Chapitre 3 – Éduquer ou adapter ? Les dérives du coaching scolaire à l’ère de l’IA
L’éducation s’adressait jadis à un sujet en devenir. Aujourd’hui, elle semble s’adresser à un produit à optimiser.
Le savoir n’est plus présenté comme un champ à explorer, mais comme une ressource à maîtriser rapidement, efficacement, en vue d’un objectif : l’adaptation. Adaptation à l’école, à la performance, à l’entreprise, au monde.
Et avec l’essor des IA éducatives, des plateformes de coaching scolaire, des formations en ligne, cette logique d’ajustement fonctionnel se généralise : il ne s’agit plus de transmettre, mais de corriger, accélérer, standardiser.
Ce chapitre interroge ce que devient l’éducation quand elle cesse d’ouvrir un espace symbolique pour se transformer en maintenance cognitive.
Le savoir sans sujet
Les applications d’aide scolaire, les IA pédagogiques, les tutoriels YouTube, les plateformes de révision à la demande : tout est pensé pour accéder au savoir le plus vite possible, en sautant les détours, les lenteurs, les trous.
Mais apprendre, ce n’est pas accumuler des données.
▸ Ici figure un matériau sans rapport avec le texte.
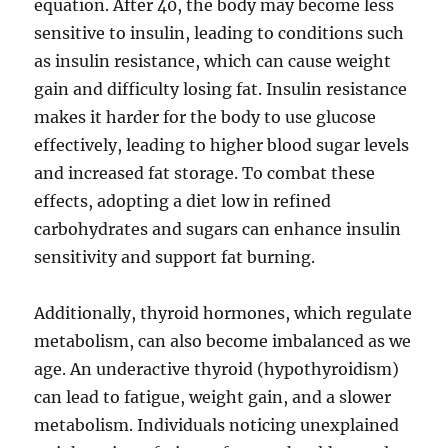
equation. After 40, the body may become less
sensitive to insulin, leading to conditions such
as insulin resistance, which can cause weight
gain and difficulty losing fat. Insulin resistance
makes it harder for the body to use glucose
effectively, leading to higher blood sugar levels
and increased fat storage. To combat these
effects, adopting a diet low in refined
carbohydrates and sugars can enhance insulin
sensitivity and support fat burning.
Additionally, thyroid hormones, which regulate
metabolism, can also become imbalanced as we
age. An underactive thyroid (hypothyroidism)
can lead to fatigue, weight gain, and a slower
metabolism. Individuals noticing unexplained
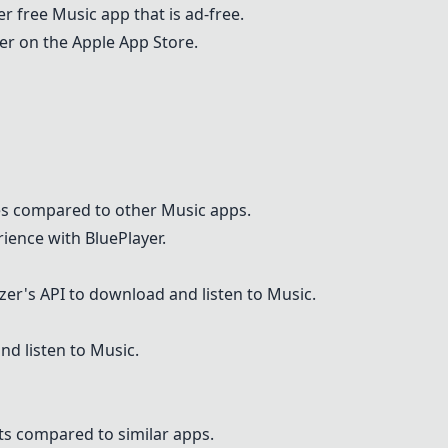
er free
Musi
c app that is ad-free.
yer on the Apple App Store.
res compared to other
Musi
c apps.
ience with BluePlayer.
ezer's API to download and listen to
Musi
c.
nd listen to
Musi
c.
ts compared to similar apps.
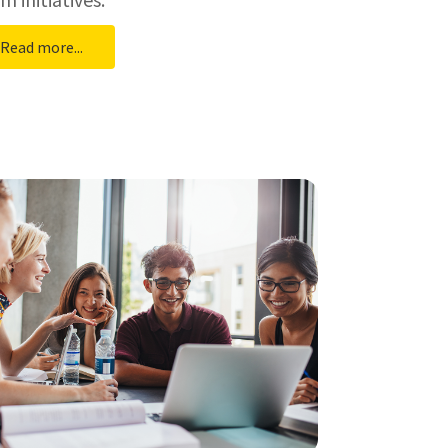
Read more...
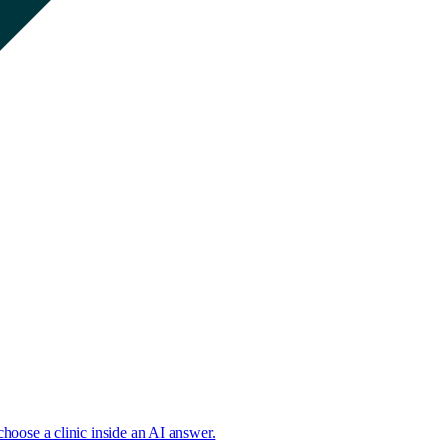
choose a clinic inside an AI answer.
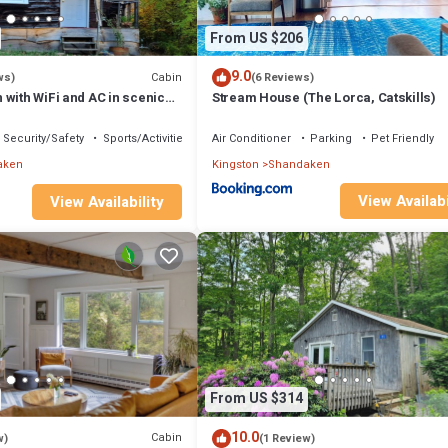
From US $206
9.0
Cabin
ws)
(6 Reviews)
with WiFi and AC in scenic
Stream House (The Lorca, Catskills)
Security/Safety
Sports/Activities
Air Conditioner
Parking
Pet Friendly
aken
Kingston
Shandaken
View Availabi
View Availability
From US $314
10.0
Cabin
w)
(1 Review)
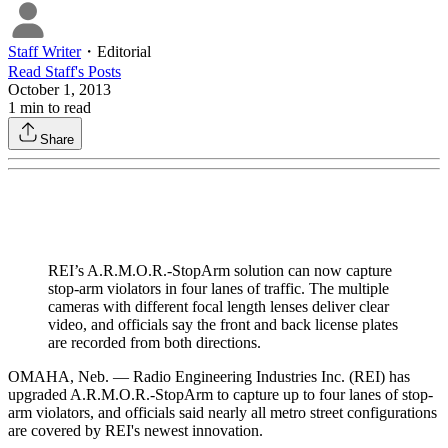
Staff Writer
・
Editorial
Read
Staff
's Posts
October 1, 2013
1
min to read
Share
REI’s A.R.M.O.R.-StopArm solution can now capture
stop-arm violators in four lanes of traffic. The multiple
cameras with different focal length lenses deliver clear
video, and officials say the front and back license plates
are recorded from both directions.
OMAHA, Neb. — Radio Engineering Industries Inc. (REI) has
upgraded A.R.M.O.R.-StopArm to capture up to four lanes of stop-
arm violators, and officials said nearly all metro street configurations
are covered by REI's newest innovation.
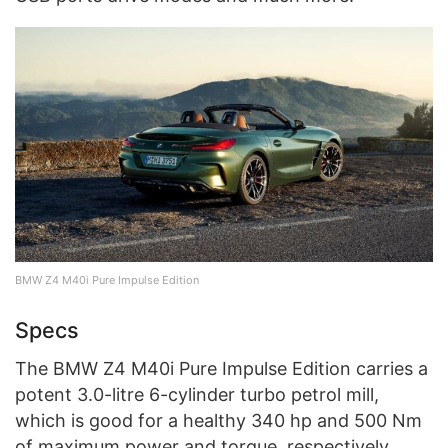
BMW Z4 M40i Pure Impulse Edition
Specs
The BMW Z4 M40i Pure Impulse Edition carries a
potent 3.0-litre 6-cylinder turbo petrol mill,
which is good for a healthy 340 hp and 500 Nm
of maximum power and torque, respectively.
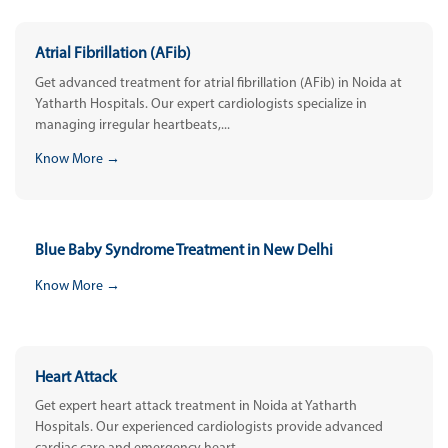
Atrial Fibrillation (AFib)
Get advanced treatment for atrial fibrillation (AFib) in Noida at
Yatharth Hospitals. Our expert cardiologists specialize in
managing irregular heartbeats,...
Know More →
Blue Baby Syndrome Treatment in New Delhi
Know More →
Heart Attack
Get expert heart attack treatment in Noida at Yatharth
Hospitals. Our experienced cardiologists provide advanced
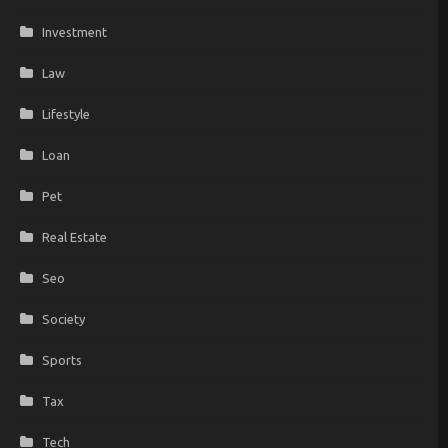
Investment
Law
Lifestyle
Loan
Pet
Real Estate
Seo
Society
Sports
Tax
Tech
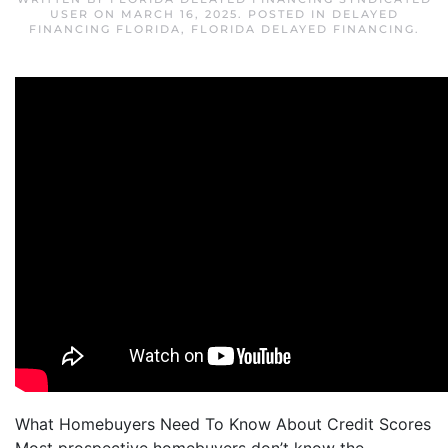
USER
ON
MARCH 16, 2025
. POSTED IN
DELAYED
FINANCING FLORIDA
,
FLORIDA DELAYED FINANCING
.
What Homebuyers Need To Know About Credit Scores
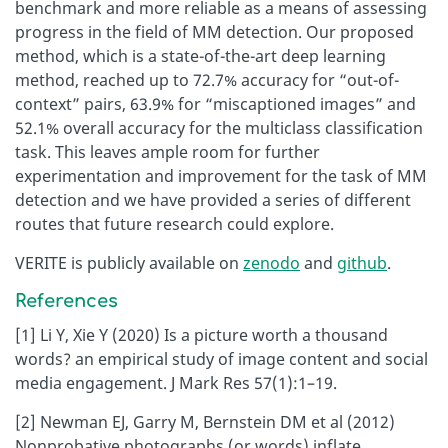
benchmark and more reliable as a means of assessing
progress in the field of MM detection. Our proposed
method, which is a state-of-the-art deep learning
method, reached up to 72.7% accuracy for “out-of-
context” pairs, 63.9% for “miscaptioned images” and
52.1% overall accuracy for the multiclass classification
task. This leaves ample room for further
experimentation and improvement for the task of MM
detection and we have provided a series of different
routes that future research could explore.
VERITE is publicly available on
zenodo
and
github
.
References
[1] Li Y, Xie Y (2020) Is a picture worth a thousand
words? an empirical study of image content and social
media engagement. J Mark Res 57(1):1–19.
[2] Newman EJ, Garry M, Bernstein DM et al (2012)
Nonprobative photographs (or words) inflate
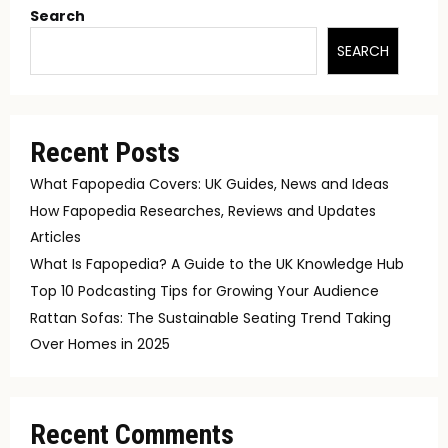
Search
SEARCH
Recent Posts
What Fapopedia Covers: UK Guides, News and Ideas
How Fapopedia Researches, Reviews and Updates
Articles
What Is Fapopedia? A Guide to the UK Knowledge Hub
Top 10 Podcasting Tips for Growing Your Audience
Rattan Sofas: The Sustainable Seating Trend Taking
Over Homes in 2025
Recent Comments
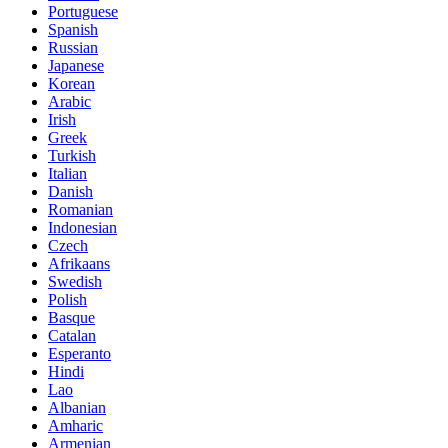
Portuguese
Spanish
Russian
Japanese
Korean
Arabic
Irish
Greek
Turkish
Italian
Danish
Romanian
Indonesian
Czech
Afrikaans
Swedish
Polish
Basque
Catalan
Esperanto
Hindi
Lao
Albanian
Amharic
Armenian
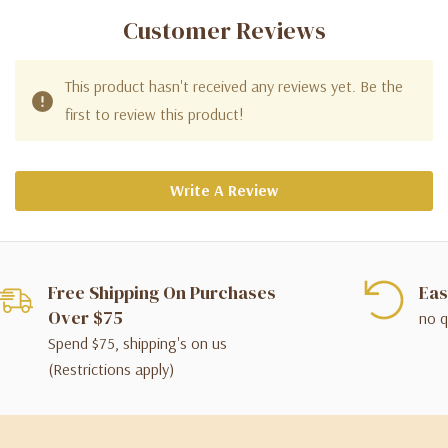
Customer Reviews
This product hasn't received any reviews yet. Be the
first to review this product!
Write A Review
Free Shipping On Purchases
Eas
Over $75
no q
Spend $75, shipping's on us
(Restrictions apply)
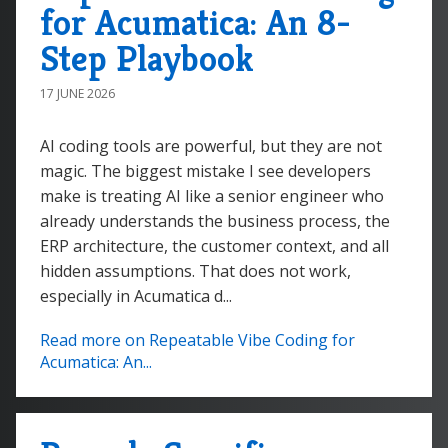
for Acumatica: An 8-
Step Playbook
17 JUNE 2026
AI coding tools are powerful, but they are not
magic. The biggest mistake I see developers
make is treating AI like a senior engineer who
already understands the business process, the
ERP architecture, the customer context, and all
hidden assumptions. That does not work,
especially in Acumatica d...
Read more on Repeatable Vibe Coding for
Acumatica: An...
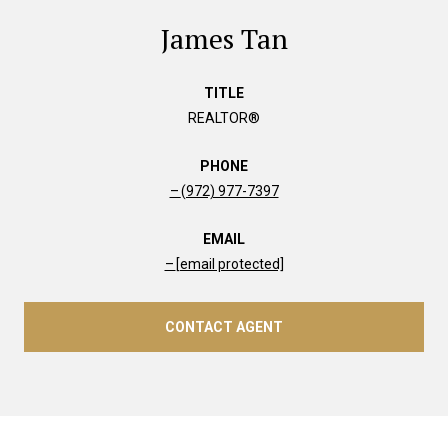
James Tan
TITLE
REALTOR®
PHONE
(972) 977-7397
EMAIL
[email protected]
CONTACT AGENT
C’est se transformer dans la rencontre avec un savoir. C’est désirer savoir, non pas simplement obtenir une réponse.
Dans ce monde d’“efficacité pédagogique”, l’élève n’est plus un sujet de l’inconscient : il devient un utilisateur en optimisation continue.
Privatiser l’éducation en douceur
Derrière l’écran, ce ne sont plus seulement les professeurs qui accompagnent l’élève, mais une multitude d’intervenants extérieurs, souvent privés, chargés d’optimiser sa réussite. On ne parle plus ici de soutien scolaire classique, mais de “coaching éducatif” ou d’“accompagnement à la performance”. Ces services promettent de “rebooster la motivation”, de “retrouver confiance”, ou d’“améliorer l’organisation personnelle”.
Mais que nous disent-ils de notre époque ?
Que l’éducation devient un marché. Et que le symptôme de l’échec scolaire ou du désengagement n’est plus abordé comme un message à entendre, mais comme un problème de rendement à corriger. On ne s’interroge plus sur ce que l’enfant traverse, mais sur les outils à activer pour qu’il redémarre. Comme un appareil mal configuré.
Prenons un exemple : certaines plateformes proposent désormais un “coaching scolaire en ligne” via visio et intelligence artificielle, couplé à des tableaux de bord pour les parents. L’enfant y suit des séances hebdomadaires pour “débloquer ses croyances limitantes”, pendant que les parents reçoivent des rapports de motivation et de progrès. Le tout pour un tarif mensuel, bien sûr.
Dans cette logique, la parole se retire, au profit de l’évaluation constante. Il ne s’agit plus d’éduquer un sujet, mais d’ajuster une trajectoire, comme on ajusterait un algorithme. Le marché de l’éducation se loge ici dans une faille : celle laissée ouverte par le doute parental, l’angoisse de l’échec et la croyance que tout peut se résoudre — à condition d’acheter la bonne solution.
L’IA éducative : fausse neutralité, vraie logique de marché
Les applications d’intelligence artificielle dédiées à l’apprentissage ne sont pas neutres.
Elles s’appuient sur des bases de données statistiques, des logiques d’optimisation comportementale, des indicateurs de performance.
Elles n’intègrent ni le désir, ni le manque, ni le temps subjectif de l’enfant.
Elles forment un système réactif, prescriptif, adaptatif — mais jamais interprétatif.
Elles ne posent jamais la question fondamentale :
Que cherche cet enfant en n’apprenant pas ?
Qu’est-ce qui parle dans son “blocage” ?
Quelle part de sa parole est en jeu dans son “échec” ?
Réintroduire du symbolique
Éduquer, ce n’est pas colmater. Ce n’est pas “remettre sur les rails”.
C’est soutenir un chemin, parfois non linéaire. C’est tolérer l’échec, la perte, le détour. C’est introduire un savoir qui transforme le sujet, pas seulement son avenir professionnel.
Si nous continuons à adapter les enfants à un monde malade, alors c’est l’éducation elle-même qui devient pathologique.